*** Opening Exercise data ***

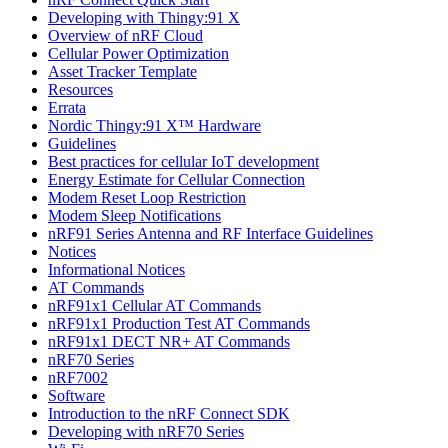
Developing with Thingy:91 X
Overview of nRF Cloud
Cellular Power Optimization
Asset Tracker Template
Resources
Errata
Nordic Thingy:91 X™ Hardware
Guidelines
Best practices for cellular IoT development
Energy Estimate for Cellular Connection
Modem Reset Loop Restriction
Modem Sleep Notifications
nRF91 Series Antenna and RF Interface Guidelines
Notices
Informational Notices
AT Commands
nRF91x1 Cellular AT Commands
nRF91x1 Production Test AT Commands
nRF91x1 DECT NR+ AT Commands
nRF70 Series
nRF7002
Software
Introduction to the nRF Connect SDK
Developing with nRF70 Series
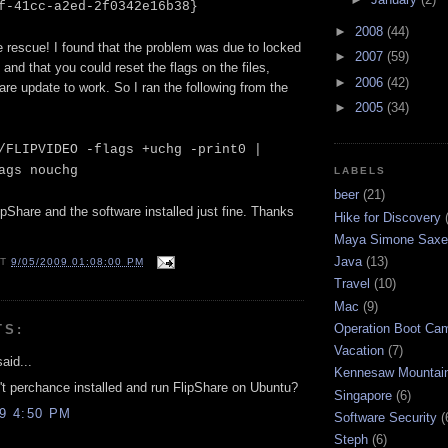
f-41cc-a2ed-2f0342e16b38}
►
2008
(44)
e rescue! I found that the problem was due to locked
►
2007
(59)
 and that you could reset the flags on the files,
►
2006
(42)
are update to work. So I ran the following from the
►
2005
(34)
/FLIPVIDEO -flags +uchg -print0 |
ags nouchg
LABELS
beer
(21)
lipShare and the software installed just fine. Thanks
Hike for Discovery
Maya Simone Saxe
Java
(13)
AT
9/05/2009 01:08:00 PM
Travel
(10)
Mac
(9)
Operation Boot Ca
TS:
Vacation
(7)
aid...
Kennesaw Mountai
t perchance installed and run FlipShare on Ubuntu?
Singapore
(6)
09 4:50 PM
Software Security
(
Steph
(6)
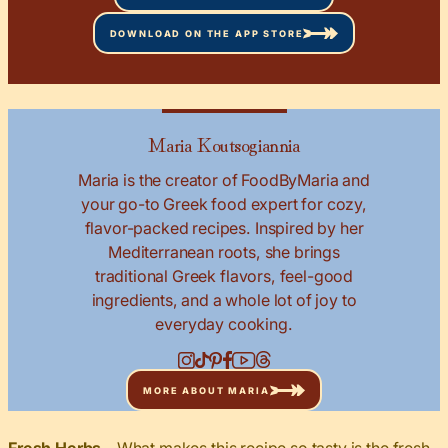
DOWNLOAD ON THE APP STORE
Maria Koutsogiannia
Maria is the creator of FoodByMaria and
your go-to Greek food expert for cozy,
flavor-packed recipes. Inspired by her
Mediterranean roots, she brings
traditional Greek flavors, feel-good
ingredients, and a whole lot of joy to
everyday cooking.
MORE ABOUT MARIA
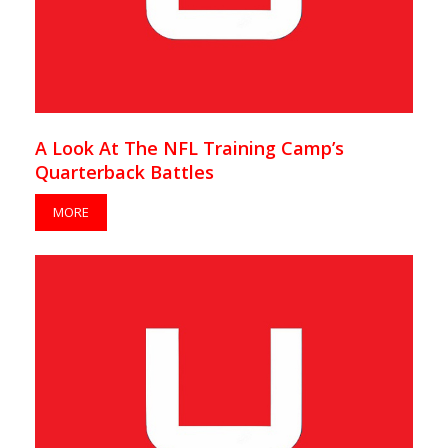
A Look At The NFL Training Camp’s
Quarterback Battles
MORE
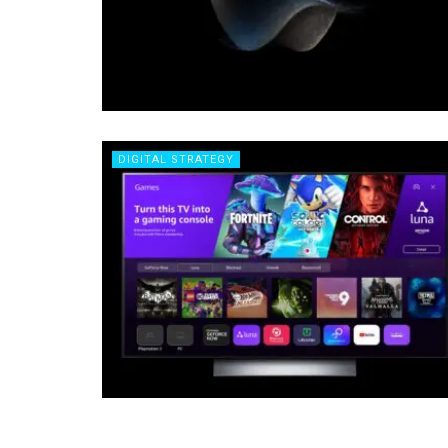
DIGITAL STRATEGY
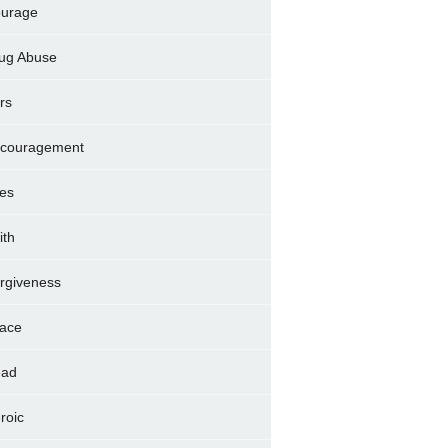
urage
ug Abuse
rs
couragement
es
ith
rgiveness
ace
ad
roic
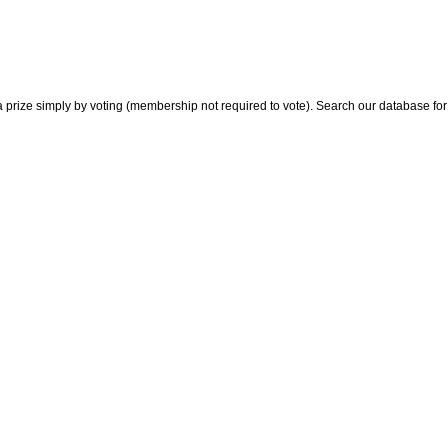
 prize simply by voting (membership not required to vote). Search our database for i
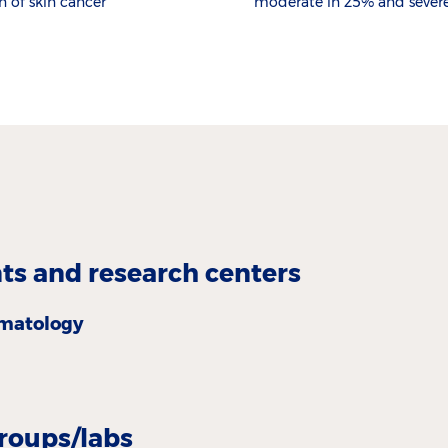
n of skin cancer
moderate in 25% and severe
s and research centers
matology
roups/labs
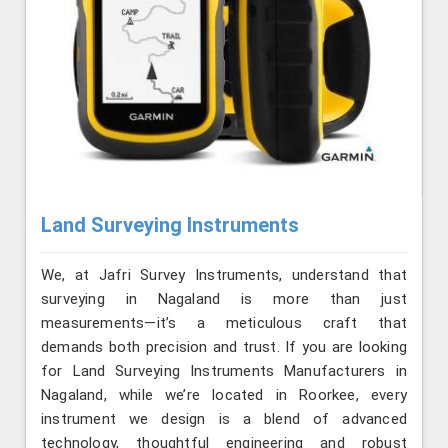
Land Surveying Instruments
We, at Jafri Survey Instruments, understand that
surveying in Nagaland is more than just
measurements—it’s a meticulous craft that
demands both precision and trust. If you are looking
for Land Surveying Instruments Manufacturers in
Nagaland, while we’re located in Roorkee, every
instrument we design is a blend of advanced
technology, thoughtful engineering and robust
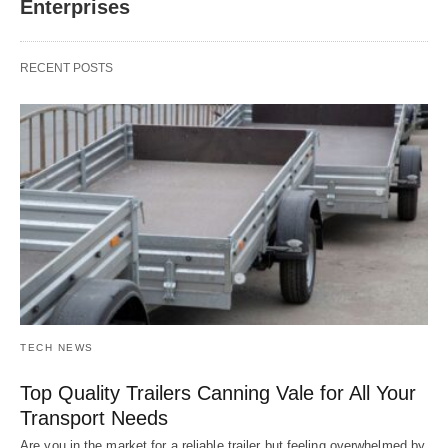
Enterprises
RECENT POSTS
TECH NEWS
Top Quality Trailers Canning Vale for All Your
Transport Needs
Are you in the market for a reliable trailer but feeling overwhelmed by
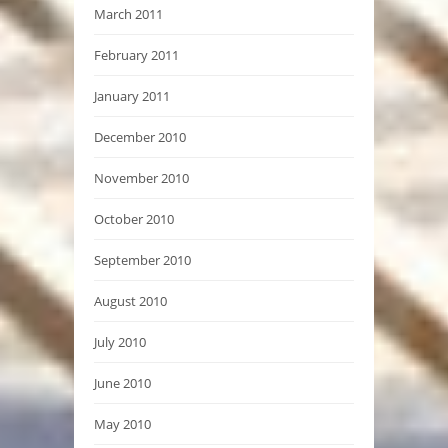
March 2011
February 2011
January 2011
December 2010
November 2010
October 2010
September 2010
August 2010
July 2010
June 2010
May 2010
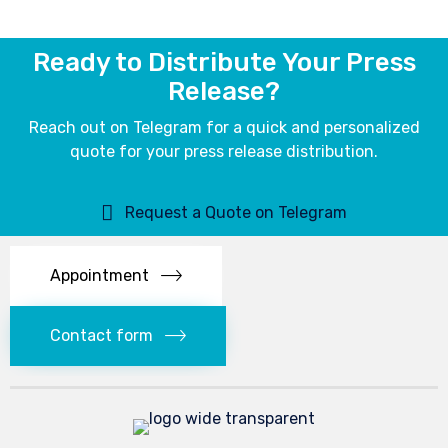
Ready to Distribute Your Press
Release?
Reach out on Telegram for a quick and personalized
quote for your press release distribution.
Request a Quote on Telegram
Appointment
Contact form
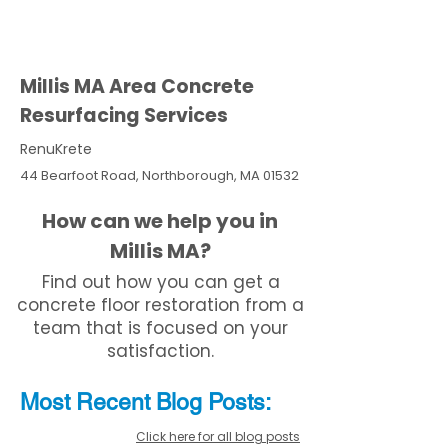
Millis MA Area Concrete
Resurfacing Services
RenuKrete
44 Bearfoot Road, Northborough, MA 01532
How can we help you in
Millis MA?
Find out how you can get a
concrete floor restoration from a
team that is focused on your
satisfaction.
Most Recent
Blo
g
Posts:
Click here for all blog posts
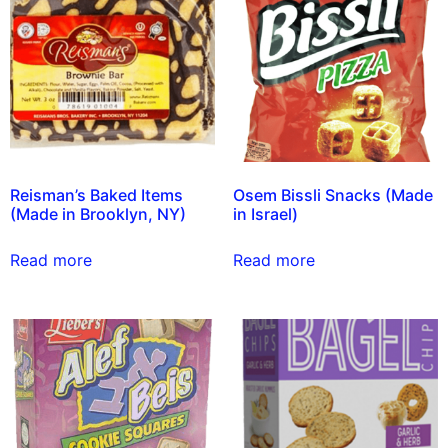
Reisman’s Baked Items
Osem Bissli Snacks (Made
(Made in Brooklyn, NY)
in Israel)
Read more
Read more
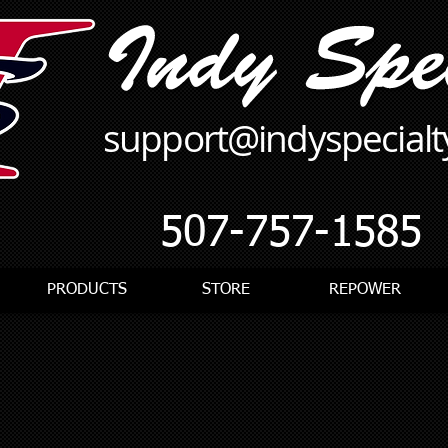
support@indyspecial
507-757-1585
PRODUCTS
STORE
REPOWER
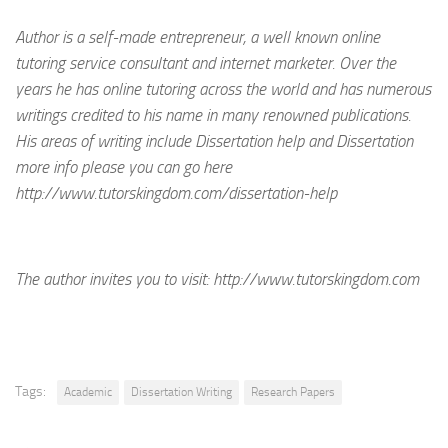
Author is a self-made entrepreneur, a well known online
tutoring service consultant and internet marketer. Over the
years he has online tutoring across the world and has numerous
writings credited to his name in many renowned publications.
His areas of writing include Dissertation help and Dissertation
more info please you can go here
http://www.tutorskingdom.com/dissertation-help
The author invites you to visit:
http://www.tutorskingdom.com
Tags:
Academic
Dissertation Writing
Research Papers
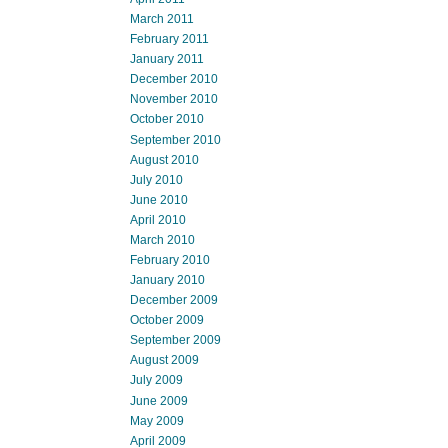
March 2011
February 2011
January 2011
December 2010
November 2010
October 2010
September 2010
August 2010
July 2010
June 2010
April 2010
March 2010
February 2010
January 2010
December 2009
October 2009
September 2009
August 2009
July 2009
June 2009
May 2009
April 2009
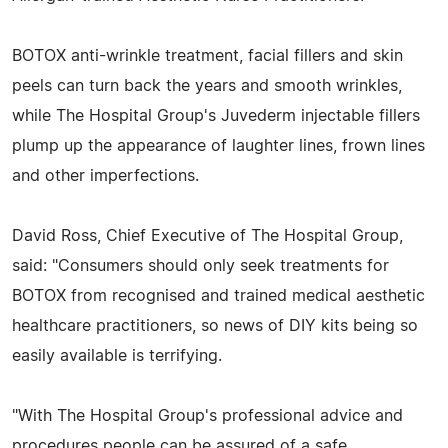
BOTOX anti-wrinkle treatment, facial fillers and skin
peels can turn back the years and smooth wrinkles,
while The Hospital Group's Juvederm injectable fillers
plump up the appearance of laughter lines, frown lines
and other imperfections.
David Ross, Chief Executive of The Hospital Group,
said: "Consumers should only seek treatments for
BOTOX from recognised and trained medical aesthetic
healthcare practitioners, so news of DIY kits being so
easily available is terrifying.
"With The Hospital Group's professional advice and
procedures people can be assured of a safe,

*** Closing Exercise data ***

[What you should do] Search the listing for the word "Group", and copy every line in which it is found.

[Reply to the task]
while The Hospital Group's Juvederm injectable fillers
David Ross, Chief Executive of The Hospital Group,
"With The Hospital Group's professional advice and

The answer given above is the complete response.